Старуха 4
Шрифт:
— Воздержусь. И тебе советую воздержаться… чтобы дров не наломать в сердцах.
— Даже так? Ну давай, рассказывай, что ты там накопал такого, что за дрова опасаешься.
— Тут Старуха обратила внимание… случайно, я это тоже проверил… смотри: в этом году заявлений о приеме в школу было шестьсот восемь, и из этой толпы детишек руководство школы отобрало самых, понимаешь ли, талантливых. И стало мне внезапно интересно: а кто это в нашей стране самый талантливый?

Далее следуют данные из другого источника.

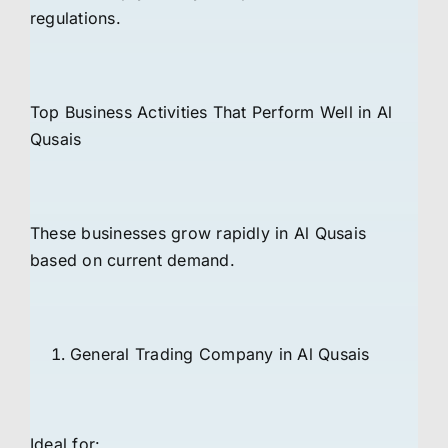
regulations.
Top Business Activities That Perform Well in Al
Qusais
These businesses grow rapidly in Al Qusais
based on current demand.
General Trading Company in Al Qusais
Ideal for:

— Внимательно тебя слушаю.
— Вот список подавших заявления, двух не хватает — сказали, что утрачены, но это уже и неважно.
— Большой список, ты хочешь, чтобы я его прочитал?
— Нет, я тебе основное по списку чуть позже сообщу. А
— Две фамилии кажутся знакомыми…
— Дети преподавателей консерватории, и с ними все понятно. А вот этот армянин — о нем можешь не гадать, племянник жены. А прочие фамилии тебе ни о чем не говорят?
— Пока нет, я вроде ни одной не узнал…
— И я не узнал… сначала. Тут трое… точнее двое — дети высших сотрудников наркомпроса, один — сын замнарома внешней торговли, но и на это можно глаза закрыть. Но меня уже сильно мучает вопрос: это у нас центральная музыкальная школа Советского Союза или хедер? Ведь если армянина в расчет не брать, и этих двоих тоже…
— Хм, и действительно, я как-то сразу внимания и не обратил…
— Дальше — хуже. Мои фининспектора подняли всю документацию за последние восемь лет. Окончательно там обнаглели в тридцать пятом, а с тридцать шестого даже обязательные, казалось бы, прослушивания уже проводить перестали. Списки желающих поступить и принятых у нас почти полностью составлены, сейчас у меня их группируют… по этому признаку.
— И что предлагаешь делать со всем этим?
— Прежде всего, не дергаться. В мае… да, в мае, отдельная комиссия, состоящая из преподавателей других школ и консерваторий, проведет сплошную проверку всех учащихся школы. Есть мнение, что в школе этой детей, кроме как игре на разных инструментах, вообще ничему не учат, Вера говорила, что там и пятиклассники таблицу умножения не знают… Мы уже с некоторыми преподавателями вопрос обговорили…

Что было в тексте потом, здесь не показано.